TOTÓ DI NOTTE N.1

Inizio riprese: giugno 1962 - Autorizzazione censura e distribuzione: 19 ottobre 1962 - Incasso lire 456.407.000 - Spettatori 2.267.298


Detti & contraddetti

La prassi chi è? Sua Moglie?


Sei una bella donna, sei una ninfa, sei ninfatica!


Ma tu mi vuoi male, mi vuoi far morire. Tu mi vuoi far venire un infarto maligno.


Io ho l'occhio policlinico! Nulla mi sfugge.


Ninì

Scheda del film

Titolo originale Totò di notte n. 1
Lingua originale Italiano - Paese Italia - Anno 1962 - Durata 100 min - Colore - Audio sonoro - Genere Comico - Regia Mario Amendola - Soggetto Giovanni Grimaldi, Bruno Corbucci, Castellano & Pipolo - Sceneggiatura Giovanni Grimaldi, Bruno Corbucci - Produttore Mario Mariani - Casa di produzione Cinex - Distribuzione (Italia) Incei Film - Fotografia Bitto Albertini - Montaggio Jolanda Benvenuti - Musiche Armando Trovajoli - Scenografia Giorgio Giovannini - Costumi Marcella De Marchis


Totò: Ninì Cantachiaro, il professore - Erminio Macario: Mimì Makò, assistente di Cantachiaro - Gianni Agus: l'impresario di Parigi - Nando Bruno: il padrone della trattoria - Lando Buzzanca: il signore sull'aereo - Mario Castellani: Felipe - Giulio Marchetti: Manuel - Alfredo Rizzo: L'uomo che presta la penna - Carlo Rizzo: il turista fotografo - Linda Sini: la hostess - Nino Terzo: il siciliano a Hong Kong - Margaret Rose Keil: la ragazza sul risciò - Mac Ronay: se stesso - Mao Tahi: se stesso - Helmut Zacharias: se stesso - Dori Dorika - Caroline Cherie - Madame Arthur - Dodò D'Ambourg - Blue Bells - Don Lurio - Pascaline

Soggetto, Critica & Curiosità

1962-toto-di-notte-n-1Soggetto

Ninì (Totò) e Mimì (Macario) sono due suonatori ambulanti che si esibiscono senza alcun successo nelle strade di città. Quando il compagno d'arte ottiene una cospicua eredità, Ninì lo convince ad investirla tutta per girare i più importanti nightclub del mondo per potersi a loro volta fare un nome nell'ambiente degli artisti. In realtà i due finiranno solo con lo sperperare tutto il denaro per assistere a spettacoli osée nei vari locali notturni. 

Critica e curiosità

Il risultato del film è un patetico tentativo di coinvolgere Totò e Macario nel filone spogliarellistico nato con Europa di notte

Il regista Mario Amendola e il produttore Mariani non si preoccupano dei raccordi tra le varie scene, si limitano a saltare da Roma a Parigi a Londra per piazzare in controcampo i due malcapitati a un tavolino davanti a esibizioni sexy. Già scadente e traballante, il film vede all’ultimo momento fallire la coproduzione con una casa tedesca che dà forfait approfittando dalla mancata partecipazione di Caterina Valente; dopodiché la censura lo vieta ai minori di 14 anni.

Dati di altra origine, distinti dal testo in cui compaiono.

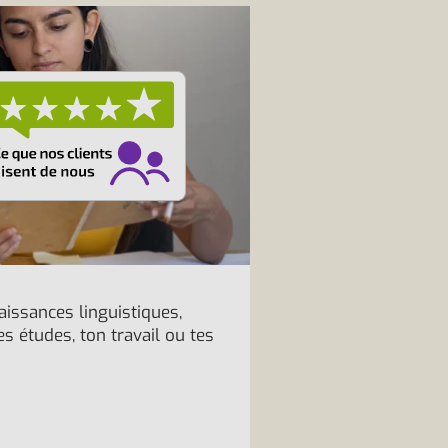
issances linguistiques,
s études, ton travail ou tes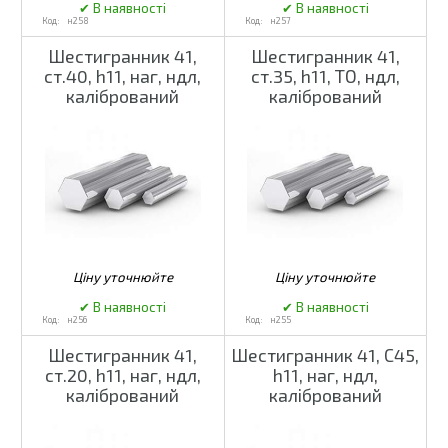
н258
н257
Шестигранник 41,
Шестигранник 41,
ст.40, h11, наг, ндл,
ст.35, h11, ТО, ндл,
калібрований
калібрований
н256
н255
Шестигранник 41,
Шестигранник 41, С45,
ст.20, h11, наг, ндл,
h11, наг, ндл,
калібрований
калібрований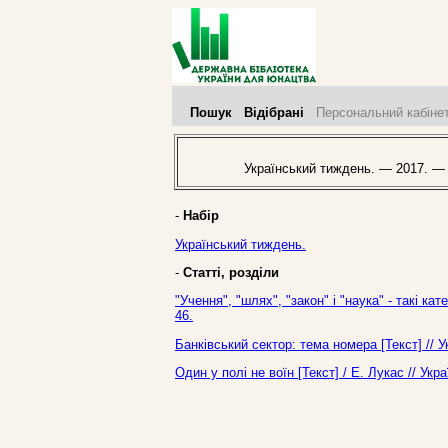
Пошук
Відібрані
Персональний кабіне
Український тиждень. — 2017. —
-
Набір
Український тиждень.
-
Статті, розділи
"Учення", "шлях", "закон" і "наука" - такі к
46.
Банківський сектор: тема номера [Текст] // 
Один у полі не воїн [Текст] / Е. Лукас // У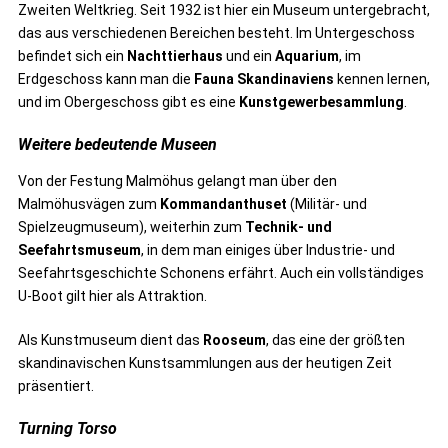
Zweiten Weltkrieg. Seit 1932 ist hier ein Museum untergebracht,
das aus verschiedenen Bereichen besteht. Im Untergeschoss
befindet sich ein
Nachttierhaus
und ein
Aquarium
, im
Erdgeschoss kann man die
Fauna Skandinaviens
kennen lernen,
und im Obergeschoss gibt es eine
Kunstgewerbesammlung
.
Weitere bedeutende Museen
Von der Festung Malmöhus gelangt man über den
Malmöhusvägen zum
Kommandanthuset
(Militär- und
Spielzeugmuseum), weiterhin zum
Technik- und
Seefahrtsmuseum
, in dem man einiges über Industrie- und
Seefahrtsgeschichte Schonens erfährt. Auch ein vollständiges
U-Boot gilt hier als Attraktion.
Als Kunstmuseum dient das
Rooseum
, das eine der größten
skandinavischen Kunstsammlungen aus der heutigen Zeit
präsentiert.
Turning Torso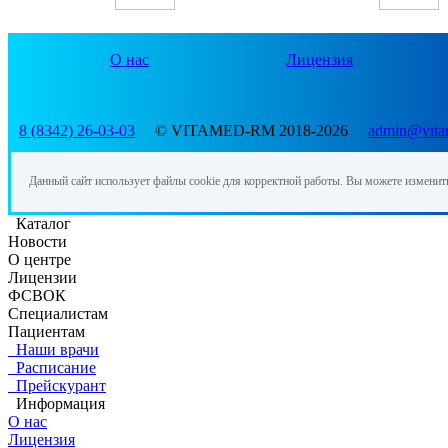
О нас
Лицензия
8 (8342) 26-03-03
© VITAMED-RM 2018-2026
admin@vita
Данный сайт использует файлы cookie для корректной работы. Вы можете изменит
Каталог
Новости
О центре
Лицензии
ФСВОК
Специалистам
Пациентам
Наши врачи
Расписание
Прейскурант
Информация
О нас
Лицензия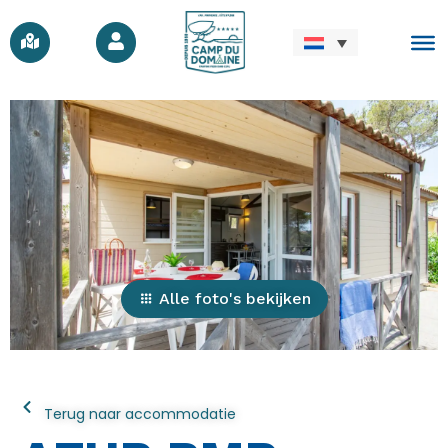
Alle foto's bekijken
Terug naar accommodatie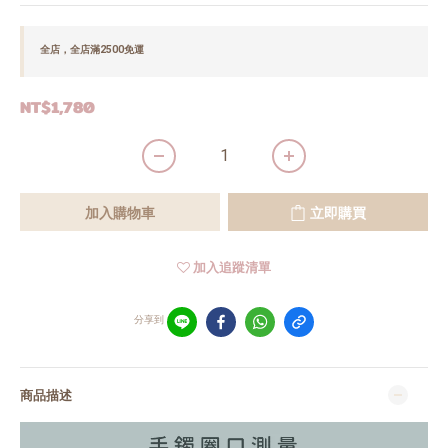
全店，全店滿2500免運
NT$1,780
加入購物車
立即購買
加入追蹤清單
分享到
商品描述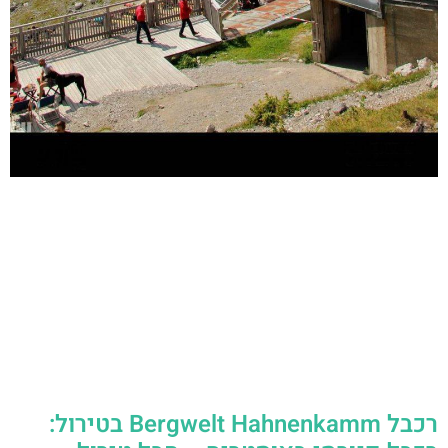
רכבל Bergwelt Hahnenkamm בטירול: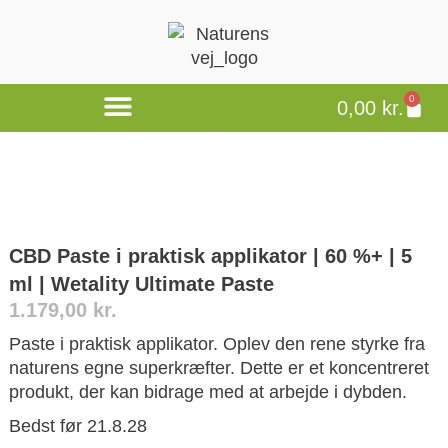
0
0,00
kr.
CBD Paste i praktisk applikator | 60 %+ | 5
ml | Wetality Ultimate Paste
1.179,00
kr.
Paste i praktisk applikator. Oplev den rene styrke fra
naturens egne superkræfter. Dette er et koncentreret
produkt, der kan bidrage med at arbejde i dybden.
Bedst før 21.8.28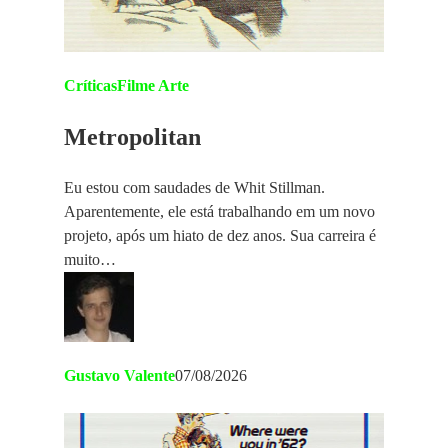
Críticas
Filme Arte
Metropolitan
Eu estou com saudades de Whit Stillman.
Aparentemente, ele está trabalhando em um novo
projeto, após um hiato de dez anos. Sua carreira é
muito…
Gustavo Valente
07/08/2026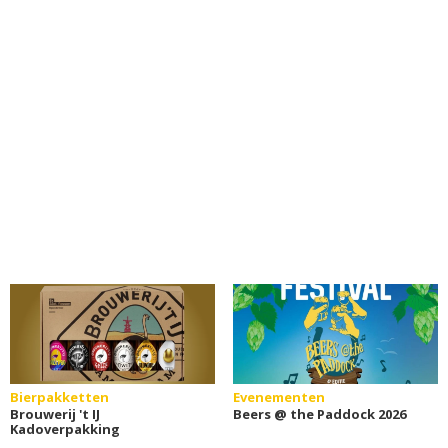
Bierpakketten
Evenementen
Brouwerij 't IJ
Beers @ the Paddock 2026
Kadoverpakking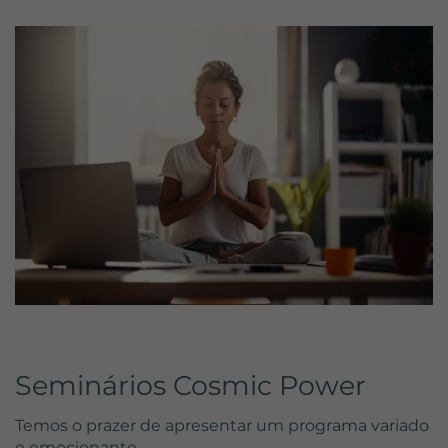
Seminários Cosmic Power
Temos o prazer de apresentar um programa variado
e emocionante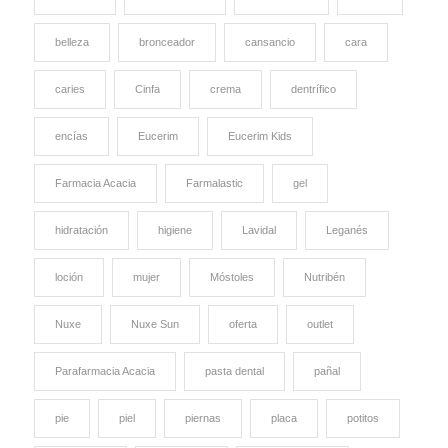
belleza
bronceador
cansancio
cara
caries
Cinfa
crema
dentrífico
encías
Eucerim
Eucerim Kids
Farmacia Acacia
Farmalastic
gel
hidratación
higiene
Lavidal
Leganés
loción
mujer
Móstoles
Nutribén
Nuxe
Nuxe Sun
oferta
outlet
Parafarmacia Acacia
pasta dental
pañal
pie
piel
piernas
placa
potitos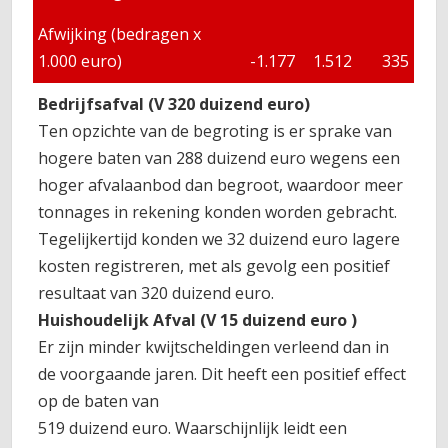
Afwijking (bedragen x
1.000 euro)
-1.177
1.512
335
Bedrijfsafval (V 320 duizend euro)
Ten opzichte van de begroting is er sprake van
hogere baten van 288 duizend euro wegens een
hoger afvalaanbod dan begroot, waardoor meer
tonnages in rekening konden worden gebracht.
Tegelijkertijd konden we 32
duizend euro lagere
kosten registreren, met als gevolg een positief
resultaat van 320 duizend euro.
Huishoudelijk Afval
(V 15 duizend euro )
Er zijn minder kwijtscheldingen verleend dan in
de voorgaande jaren. Dit heeft een positief effect
op de baten van
519 duizend euro. Waarschijnlijk leidt een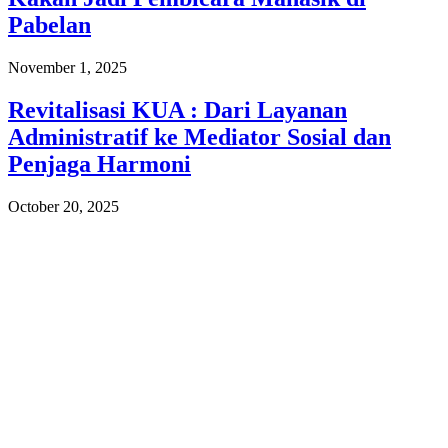
Pabelan
November 1, 2025
Revitalisasi KUA : Dari Layanan
Administratif ke Mediator Sosial dan
Penjaga Harmoni
October 20, 2025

Basato su una trama assai semplice, costituisce uno dei primi tentativi di quella che sarebbe divenuta nei successivi anni settanta la commedia erotica all'italiana. Nonostante la presenza dei due grandi comici e di un cast di tutto rispetto, risulta illuminato solo da qualche gag o sketch. Non ebbe all'epoca della distribuzione una buona critica tanto da essere annoverato fra i film meno riusciti di Totò. Dagli scarti di pellicola girata per questo film è stato successivamente tratto un altro film di genere, Totò sexy.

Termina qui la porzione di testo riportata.